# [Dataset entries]
━━━━━━━━

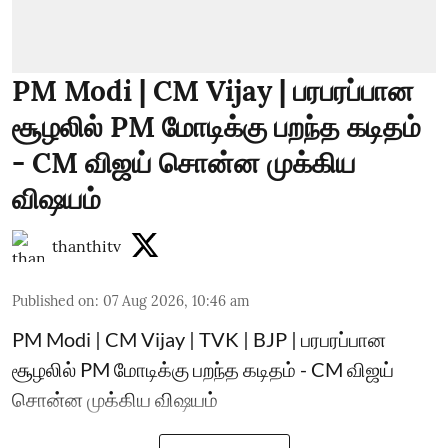
PM Modi | CM Vijay | பரபரப்பான
சூழலில் PM மோடிக்கு பறந்த கடிதம்
- CM விஜய் சொன்ன முக்கிய
விஷயம்
thanthitv
Published on
:
07 Aug 2026, 10:46 am
PM Modi | CM Vijay | TVK | BJP | பரபரப்பான
சூழலில் PM மோடிக்கு பறந்த கடிதம் - CM விஜய்
சொன்ன முக்கிய விஷயம்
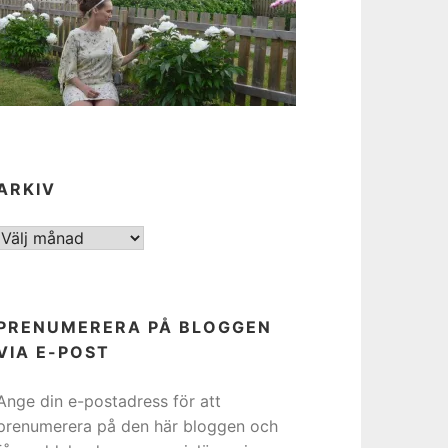
ARKIV
ARKIV
PRENUMERERA PÅ BLOGGEN
VIA E-POST
Ange din e-postadress för att
prenumerera på den här bloggen och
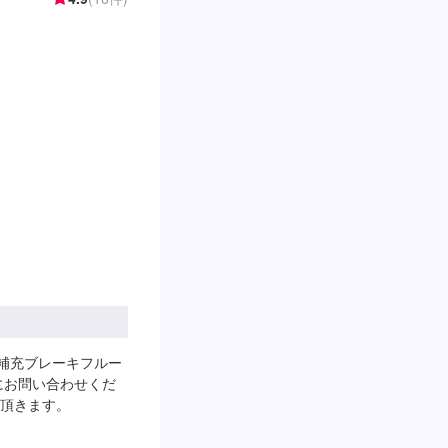
補充ブレーキフルー
にお問い合わせくだ
頂きます。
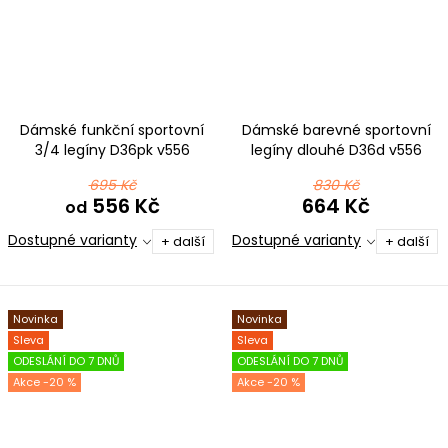
Dámské funkční sportovní
Dámské barevné sportovní
3/4 legíny D36pk v556
legíny dlouhé D36d v556
černomodrozelená
černomodrozelená
695 Kč
830 Kč
556 Kč
664 Kč
od
Dostupné varianty
Dostupné varianty
+ další
+ další
Novinka
Novinka
Sleva
Sleva
ODESLÁNÍ DO 7 DNŮ
ODESLÁNÍ DO 7 DNŮ
-20 %
-20 %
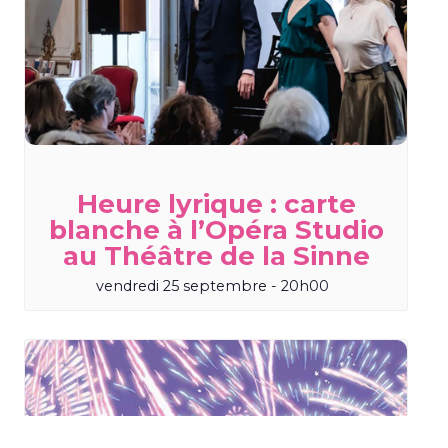
Heure lyrique : carte
blanche à l’Opéra Studio
au Théâtre de la Sinne
vendredi 25 septembre - 20h00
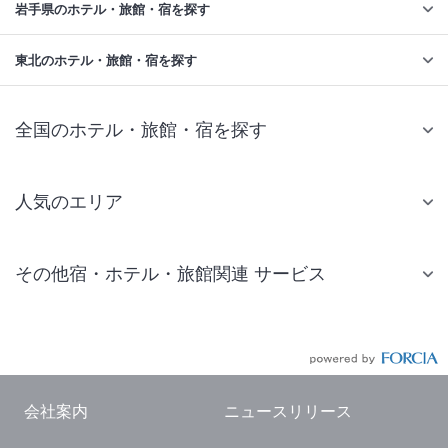
岩手県のホテル・旅館・宿を探す
東北のホテル・旅館・宿を探す
全国のホテル・旅館・宿を探す
人気のエリア
札幌 ホテル
その他宿・ホテル・旅館関連 サービス
仙台 ホテル
国内旅行・国内ツアー
東京ディズニーリゾート(R)周辺 ホテル
JR・新幹線付きツアー
東京 ホテル
航空券付きツアー
東京ドーム ホテル
会社案内
ニュースリリース
現地観光・レジャーチケット
新宿 ホテル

━━━━━━━━

# [The problem]
Give back each of the records above word for word, apart from the pictures.

# [Written response]
PM Modi | CM Vijay | பரபரப்பான
சூழலில் PM மோடிக்கு பறந்த கடிதம்
- CM விஜய் சொன்ன முக்கிய
விஷயம்
thanthitv
Published on
:
07 Aug 2026, 10:46 am
PM Modi | CM Vijay | TVK | BJP | பரபரப்பான
சூழலில் PM மோடிக்கு பறந்த கடிதம் - CM விஜய்
சொன்ன முக்கிய விஷயம்
ARKIV
ARKIV
PRENUMERERA PÅ BLOGGEN
VIA E-POST
Ange din e-postadress för att
prenumerera på den här bloggen och
補充ブレーキフルー
にお問い合わせくだ
頂きます。
Dámské funkční sportovní
Dámské barevné sportovní
3/4 legíny D36pk v556
legíny dlouhé D36d v556
černomodrozelená
černomodrozelená
695 Kč
830 Kč
556 Kč
664 Kč
od
Dostupné varianty
Dostupné varianty
+ další
+ další
Novinka
Novinka
Sleva
Sleva
ODESLÁNÍ DO 7 DNŮ
ODESLÁNÍ DO 7 DNŮ
-20 %
-20 %
Heure lyrique : carte
blanche à l’Opéra Studio
au Théâtre de la Sinne
vendredi 25 septembre - 20h00
岩手県のホテル・旅館・宿を探す
東北のホテル・旅館・宿を探す
全国のホテル・旅館・宿を探す
人気のエリア
札幌 ホテル
その他宿・ホテル・旅館関連 サービス
仙台 ホテル
国内旅行・国内ツアー
東京ディズニーリゾート(R)周辺 ホテル
JR・新幹線付きツアー
東京 ホテル
航空券付きツアー
東京ドーム ホテル
会社案内
ニュースリリース
現地観光・レジャーチケット
新宿 ホテル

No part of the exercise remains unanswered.